Shocked at the manipulative failure so far, the anti-democratic forces swung into action and returned with a concoction of a rerun, based on cancellation of only seven units out of close to 3,010 polling units and 7,550 voting points in the state. The state was thrown into mourning. Osun people who had struggled peacefully to deliver themselves from the slave masters had their hope truncated. A spontaneous state-wide demonstration was to ensue. Immediately, the candidate and the party intervened, urging maintenance of law and order and insisting that our God is a God of justice. The state was saved from the like of 1964/65 “operation weti e”. Instead of taking laws into their hands, the robbed mandate-holder shunned violence and, instead, reposed hope and confidence in the hallowed and sacred chambers of justice: the judiciary.
The consensus was that Nigerian judiciary has for long been a harbinger of justice: Osun Election Tribunal will provide another opportunity to prove that Nigeria still has judges whose integrity is godly, and whose principle and philosophy are regulated by nothing but justice and equity.
In this Internet age, the proceedings at the tribunal was also judiciously followed by many Nigerians. In court was the petitioner, Senator Adeleke, the man who was denied of victory. The respondents were Gboyega Oyetola, the All Progressives Congress (APC) and the Independent National Electoral Commission (INEC). In the course of trial, the petitioner presented about 84 witnesses: party agents who proved beyond reasonable doubt that the actual election results were doctored and tampered with. The INEC collated results differ from the original pink copies issued to party agents after the election.
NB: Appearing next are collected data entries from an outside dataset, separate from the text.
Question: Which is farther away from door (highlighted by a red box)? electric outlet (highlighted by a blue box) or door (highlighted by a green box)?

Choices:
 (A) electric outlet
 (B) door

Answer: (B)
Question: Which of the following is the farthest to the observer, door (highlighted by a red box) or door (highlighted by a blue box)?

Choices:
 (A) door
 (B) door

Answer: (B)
There were rampant cases of figure manipulation, over-voting and non-recording of accreditation. The petitioner went the extra mile to prove that the rerun of September 27, 2018 was not an election; but, a violently rigged exercise where Peoples Democratic Party (PDP) agents and voters were harassed, attacked and denied opportunities to participate. The weight of evidence was not just captured in written submissions, but there were electronic evidence too. A reporter from Channels Television actually came to testify and confirmed the violence and manipulation of the rerun exercise, showing video recordings.
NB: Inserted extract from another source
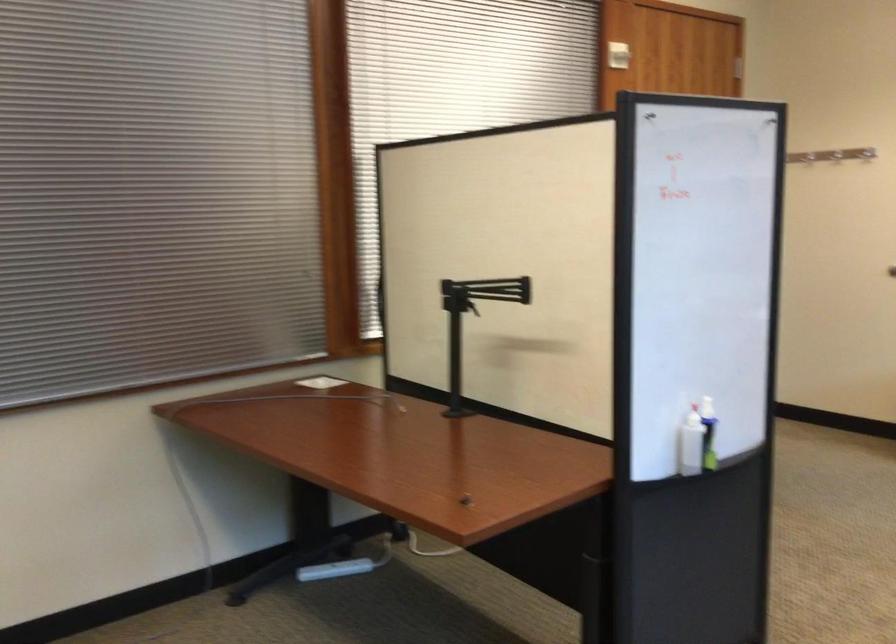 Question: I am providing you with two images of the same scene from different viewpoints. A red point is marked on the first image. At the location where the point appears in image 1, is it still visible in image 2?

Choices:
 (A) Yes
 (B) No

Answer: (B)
Many things happened that shocked most Nigerians about the respondents. For example, INEC – the electoral body which was to defend the results it announced – conducted one of the most porous and weak defences ever in the history of Nigerian judiciary. INEC failed, after almost four adjournments, to call any witness. It was so bad for the commission that at a point its lawyers threw in the towel, confirming that it cannot justify her declaration of Oyetola as the winner of that election. For Oyetola and the APC, they were able to call about 11 witnesses altogether, with half of that number witnessing against them. In the rigorous treatment of the petition, the petitioner also demonstrated superior legal mastery. In several instances, superior legal arguments of the petitioner’s lawyers were affirmed and confirmed by the panel of judges.
From the hearing, it was obvious that the respondents failed woefully to defend how they came about the stolen mandate. The PDP team proved quite vigorously that in the political field, it won clearly and that in the legal field, it reassured that the petition was foolproof. Many Nigerians frequently wondered what will happen at the tribunal. They recounted how the hearing has gone so far. They mostly concluded that the senator should be restored as the duly elected governor of Osun State. There is a consensus among the citizenry that Osun is a blight: a stain on democratic credentials of the nation called Nigeria. It was an election watched by almost all Nigerians in which they know right away the winner, who was later denied of victory. Any person or group of persons who help to reverse a global injustice would have written their names in the golden book of Nigeria and the God of Justice. The weight of that decision is heavy: not because of Ademola but because of the suffering masses of Osun State.
Ever since the tragedy of September 22, and 27, Osun people have remained in perpetual mourning. They know the bondage continues, despite their voting for change a change. Across the 30 local government areas of the state, they piously and anxiously await the day a messiah will set them free. The economic and social hardship in the state coupled with almost N450 billion worth of state debt wreck untold pain on the people. Adeleke remains the only source of political and economic liberation which they perfectly hoped for. Any decision that changes the status quo in Osun will receive a loud blessing and prayers of Osun people.
As the nation awaits the verdict, now is the time to stand for and by the truth. In the life of a nation, speaking and walking the path of truth immortalises a man beyond the vicissitudes of the present. On the panel’s decision rests the fate of over two million Osun people. It is not the fate of Ademola that is at stake, it is that of Osun workers, farmers, students, youths, women and others whose present and future are mortgaged by ruthless slave-holders.
Who will rescue my people? Who will stand by the truth? Who will remove this democratic stain on Nigerian democracy? Whoever does so will become a hero of not just Osun people, but of the Nigerian democracy.
The world is watching!
•Rasheed is the spokesman of Senator Adeleke, PDP governorship candidate in the 2018 election.